I admit it: While I’m always happy to talk Star Trek, I really do enjoy talking about Star Trek novels, particularly when they’re not the one I wrote and I’m trying to promote.
Many if not most fans know – even if they’ve never read a single one – Star Trek novels enjoy a rich history, stretching all the way back to the days when the original television series was still in production. Star Trek, the first collection of original series episode adaptations written by noted science fiction author James Blish, was published by Bantam Books in January 1967. It would later be renamed Star Trek 1 once it was obvious that the program of translating the original series scripts to prose form would continue, and indeed it did for eleven more volumes. Blish would also pen one of the very first original Star Trek novels, 1970’s Spock Must Die!
Since then, there has been at least one Star Trek novel or novelization (and in most cases, way, way more than one) published every year. In addition to novels and short stories based each of the spin-off television series and films, Captain Kirk and the crew of the original Starship Enterprise continue to have adventures on the printed page (book and comics!) decades after their televised exploits ended in 1969 (or 1974, if you’re counting the animated series, and we that here.). Indeed and as I write thist, the most recent novel to feature yet another tale set during the historic “five-year mission” Captain Kirk talks about in the show’s famous opening narration is my own Agents of Influence, published in June. Meanwhile, friend and fellow wordsmith David Mack is making sure the “rebooted” crew introduced in the 2009 Star Trek feature film is treated well in written form with his own new novel, More Beautiful Than Death, which was just published on August 11th.
(Okay, I suppose a little shameless promotion is inevitable. My kids like to eat. Sue me.)
So, it seems fitting that Mr. Mack and myself recently were guests for a fun discussion about the topic of Star Trek novels with the Inglorious Treksperts podcast. Hosts Mark Altman and Daren Dochterman, both Hollywood veterans and acknowledged Star Trek gurus, gathered Dave and myself along with writer/producers Ashley E. Miller and Robert Meyer Burnett, the latter of whom may very well be an even bigger nerd for Star Trek novels than I am. It’s a distinction I’m not inclined to dispute, because for one thing this was a conversation he’d been wanting to have for a while and we ended up recording it pretty much as a birthday present for him. So, there’s no way I’m harshing that mellow.

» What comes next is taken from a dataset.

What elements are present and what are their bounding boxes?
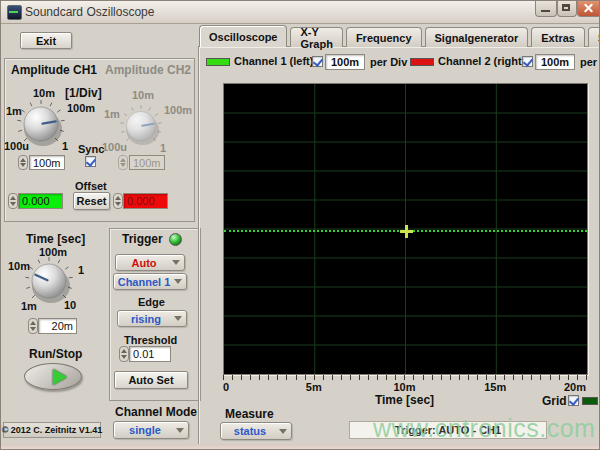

The resulting discussion covers a lot of ground in just a little over an hour’s time, tracing our earliest encounters with Star Trek novels from those early gems of the late 1960s/early 1970s right up to the most recent publications. Our respective experiences with these books during our formative years are largely in step with one another, as we all came to Trek more or less within the same era: watching reruns of the original show in the 1970s and latching on to whatever Star Trek merchandise there might be here and there. Those early James Blish novelizations and the handful of original novels along with other publications like the Star Trek Poster Books was what kept us interested during those years before the first feature film came along and elevated the franchise to new heights of public awareness it enjoys to this day.

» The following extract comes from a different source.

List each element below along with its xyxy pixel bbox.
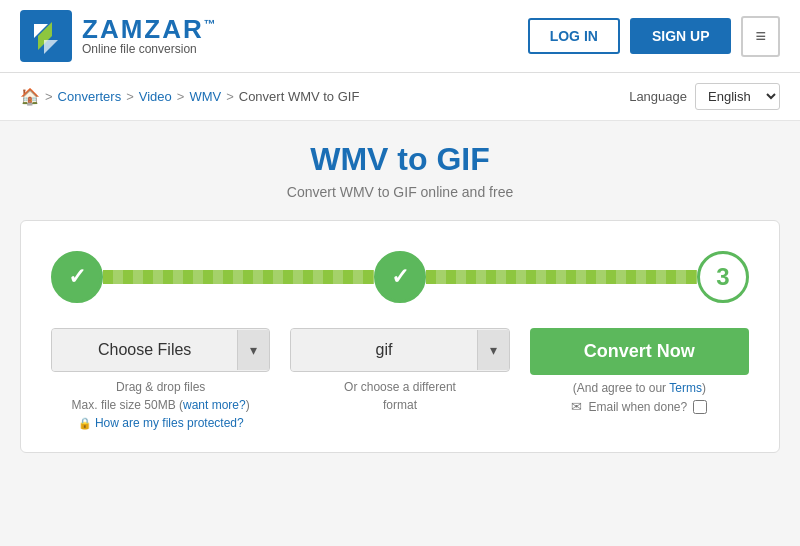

Of course we had to discuss some of our early favorites, which for me include Vonda McIntyre’s The Entropy Effect, Ann Crispin’s Yesterday’s Son, Margaret Wander Bonanno’s Strangers from the Sky, and Diane Duane’s The Wounded Sky.
(I’m gonna stop there because seriously…I could do this all day.)

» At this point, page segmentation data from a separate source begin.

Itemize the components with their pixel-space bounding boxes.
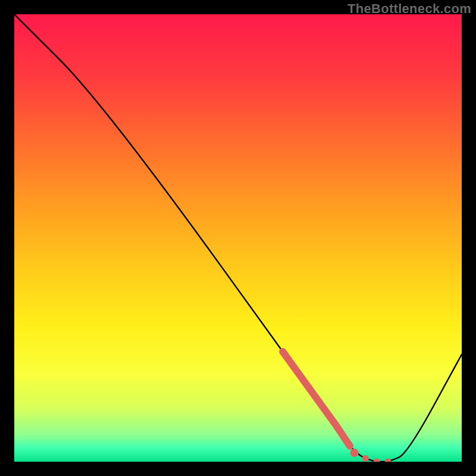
highlight-dot (374, 459, 380, 462)
bottleneck-curve (14, 14, 462, 462)
highlight-dot (350, 449, 359, 457)
plot-frame (14, 14, 462, 462)
plot-area (14, 14, 462, 462)
chart-root: TheBottleneck.com (0, 0, 476, 476)
curve-path (14, 14, 462, 462)
highlight-dot (384, 459, 391, 462)
highlight-dot (362, 455, 369, 462)
watermark-label: TheBottleneck.com (347, 1, 471, 17)
highlight-segment (283, 352, 350, 446)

There is also plenty of discussion about how one actually goes about writing such books, both for shows like the original series and Star Trek: The Next Generation as well as novels based on the shows currently in production, Star Trek: Discovery and Star Trek: Picard.
Dave and I also get to take a bit of a trip down Memory Lane as we revisit our own past endeavours. This included the absolute blast that was, along with Kevin Dilmore and Marco Palmieri, writing the Star Trek Vanguard novels, which still rank as one of the most fun and creatively fulfulling Star Trek projects with which I’ve ever been involved.
Star Trek novels have been around for over 50 years, and there’s no sign they’ll ever be stopping soon. I don’t know how many more I have in me or how much longer I’ll even be able to do so, but it’s been a privilege contributing to this wondrous little sandbox and to be a part of such an amazing publishing legacy. So, for those of you who await the next Star Trek novel to show up on bookstore shelves or your eReader device, spend an hour with us as we wax nostalgic about some of those that came before.
Many thanks, to Mark, Daren, Rob, and Ashley for having us on the show. It was tremendous fun!